Premièrement, le fantasme du retour à un âge d'or, obtenu en conduisant les exploitants à supprimer les intrants, particulièrement les pesticides et les bactéricides. Derrière cette idée, c'est le retour à une période historique qui précéderait l'arrivée des antibiotiques synthétisés par l'homme. Or, cette vision me semble négliger les mécanismes adaptatifs constants du vivant. L'ensemble des bactéries jugées utiles ou nuisibles par l'homme, n'ont jamais cessé d'avoir des mutations génétiques. Certaines de ces mutations ont même, comme dans la médecine humaine, engendré des résistances aux traitements des cultures. Ainsi les micro-organismes ne sont certainement plus exactement les mêmes quant à leur génome aujourd'hui qu'au moment de l'emploi par les agriculteurs des premiers traitements. Un retour au statut antérieur est donc illusoire. Pire, c'est oublier que livrées aux maladies diverses des végétaux les cultures ont des rendements très bas. Il semblerait que l'on soit autour d'une tonne de blé par hectare au lieu des sept tonnes actuellement. Comment répondre aux besoins quantitatifs en protéines végétales pour nourrir les populations mondiales avec de tels rendements en céréales? Comme en stratégie militaire, nous avons dans le domaine de la lutte contre les maladies du végétal, une lutte entre l'épée et le bouclier, comme en médecine humaine, entre les traitements et les résistances. Dès que nous introduisons, nous humains, dans notre univers un nouvel objet, à partir d'un certain seuil, nous modifions définitivement notre univers. Nous sommes condamnés à une adaptation permanente.
Deuxièmement, la panacée serait dans une agriculture localiste. Là encore l'oubli historique est flagrant, il suffit de citer la tomate et la pomme de terre introduites en Europe au XVIème siècle, pour se souvenir qu'il existe toujours par le commerce des hommes des échanges de connaissances et d'objets physiques. Si le respect du rapport au rythme des saisons est certainement trop oublié dans les habitudes alimentaires occidentales récentes; il est certain que tous les climats et tous les sols ne pourront pas produire localement l'ensemble des protéines animales et végétales nécessaires pour une alimentation suffisante, saine et équilibrée. Associée à ce désir de localisme, nous trouvons également la notion d'un parcellaire constitué uniquement d'exploitations de petite taille. Une telle optique, encore une fois, au-delà de l'alimentation de quelques familles à proximité, ne répond pas aux besoins des cités, ni à l'impérieuse nécessité de la fourniture d'aliments toute l'année en rythme continu.

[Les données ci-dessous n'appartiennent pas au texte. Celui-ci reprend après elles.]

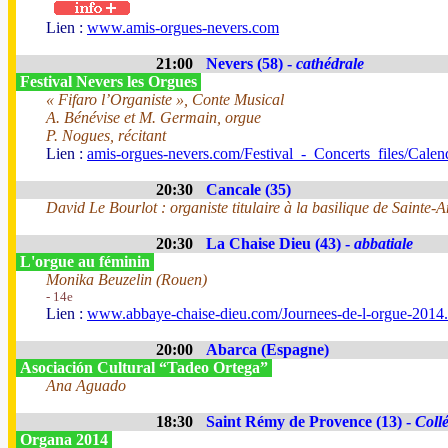
Lien :
www.amis-orgues-nevers.com
21:00
Nevers (58) -
cathédrale
Festival Nevers les Orgues
« Fifaro l’Organiste », Conte Musical
A. Bénévise et M. Germain, orgue
P. Nogues, récitant
Lien :
amis-orgues-nevers.com/Festival_-_Concerts_files/Cale
20:30
Cancale (35)
David Le Bourlot : organiste titulaire à la basilique de Sainte-
20:30
La Chaise Dieu (43) -
abbatiale
L'orgue au féminin
Monika Beuzelin (Rouen)
- 14e
Lien :
www.abbaye-chaise-dieu.com/Journees-de-l-orgue-2014
20:00
Abarca (Espagne)
Asociación Cultural “Tadeo Ortega”
Ana Aguado
18:30
Saint Rémy de Provence (13) -
Coll
Organa 2014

L'agriculture est donc nécessairement appelée à employer deux modèles au moins. D'un côté une production extensive et intensive est inévitable. Elle utilise les apports scientifiques et techniques, dans la pharmacologie, la génétique, l'agronomie ou la mécanique agricole, avec les évolutions du semis direct ou de l'agriculture raisonnée pour respecter les sols et leurs microfaunes, limiter les intrants à la stricte nécessité. Cette agriculture est celle de la suffisance et de la sécurité alimentaires mondiales. De l'autre des exploitations qui répondent à des demandes des marchés pour produire des aliments à très hautes qualités gustatives ou protéiques, destinées aussi à préserver la variété du patrimoine génétique mondial. Ces exploitations de plus petite taille sont aussi celles des cultures vivrières, avec des circuits courts, tant dans les pays en développement que dans nos contrées.

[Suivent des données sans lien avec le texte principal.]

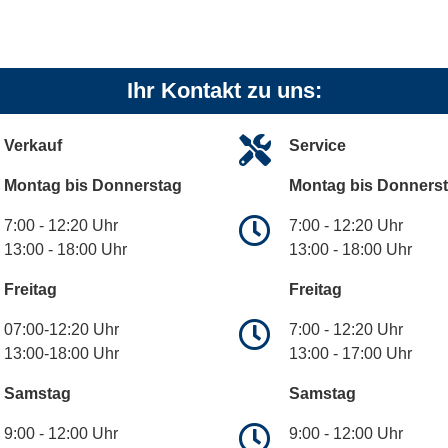
Ihr Kontakt zu uns:
Verkauf
Service
Montag bis Donnerstag
Montag bis Donners
7:00 - 12:20 Uhr
7:00 - 12:20 Uhr
13:00 - 18:00 Uhr
13:00 - 18:00 Uhr
Freitag
Freitag
07:00-12:20 Uhr
7:00 - 12:20 Uhr
13:00-18:00 Uhr
13:00 - 17:00 Uhr
Samstag
Samstag
9:00 - 12:00 Uhr
9:00 - 12:00 Uhr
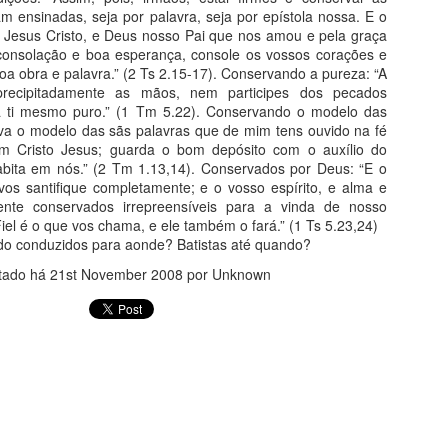
pouco antes do seu falecimento em 10 de Junho
Fico 
mane
am ensinadas, seja por palavra, seja por epístola nossa. E o
de 1999.
defe
quase
 Jesus Cristo, e Deus nosso Pai que nos amou e pela graça
conte
cart
apres
onsolação e boa esperança, console os vossos corações e
para
que n
para
oa obra e palavra.” (2 Ts 2.15-17). Conservando a pureza: “A
dive
Ao q
recipitadamente as mãos, nem participes dos pecados
isto 
trans
IGREJAS QUE NECESSITAM DE CURA
nos 
 a ti mesmo puro.” (1 Tm 5.22). Conservando o modelo das
este,
IGREJAS QUE NECESSITAM DE CURA
busc
Pr M
se os
va o modelo das sãs palavras que de mim tens ouvido na fé
Pr. Adriano Xavier Machado
movi
modi
A I
 Cristo Jesus; guarda o bom depósito com o auxílio do
deix
Judas
camu
Alguns pensam que as igrejas no Brasil estão
(Res
prati
adver
abita em nós.” (2 Tm 1.13,14). Conservados por Deus: “E o
que 
experimentando um grande avivamento.
Prime
embo
mas 
l estão
gost
os santifique completamente; e o vosso espírito, e alma e
Sinceramente, gostaria de poder reconhecer
Nova 
leva
em n
o.
semp
Ba
isso. Gostaria muito que esta geração estivesse
come
nte conservados irrepreensíveis para a vinda de nosso
movi
hecer isso.
comp
Pr
se voltando de coração para o Senhor.
igre
deve
esse se voltando
estr
iel é o que vos chama, e ele também o fará.” (1 Ts 5.23,24)
Lima
“habi
do conduzidos para aonde? Batistas até quando?
Esta
inov
Home
qualq
para
home
tado há
21st November 2008
por Unknown
Crist
conte
nas i
supl
apre
noss
proc
igrej
verd
A P
UM PRESIDENTE ECUMÊNICO?
junin
cultu
Até 
Pr.
noss
porq
no no
colo
cult
Pr. R
gove
A BENEFICÊNCIA NA BÍBLIA
mulhe
Asso
ADJ
mulh
Olhe 
bati
Estudo 1
Adja
que 
resp
cami
ritmo
será
de Cr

Il est non seulement illusoire, mais plus encore dangereux, de vouloir opposer les deux modèles. Car les conflits d'aujourd'hui et de demain sont autour des matières premières: énergie, métaux, eau, terres arables et donc nourriture. Le développement d'une agriculture moderne au niveau mondial est essentiel pour éviter des flux migratoires incontrôlables, liés à la faim, conduisant à la vision du "Camp des Saints". Ne retournons pas à un projet, post-néolithique en quelque sorte, d'une agriculture d'idéalistes des villes occidentales au ventre plein.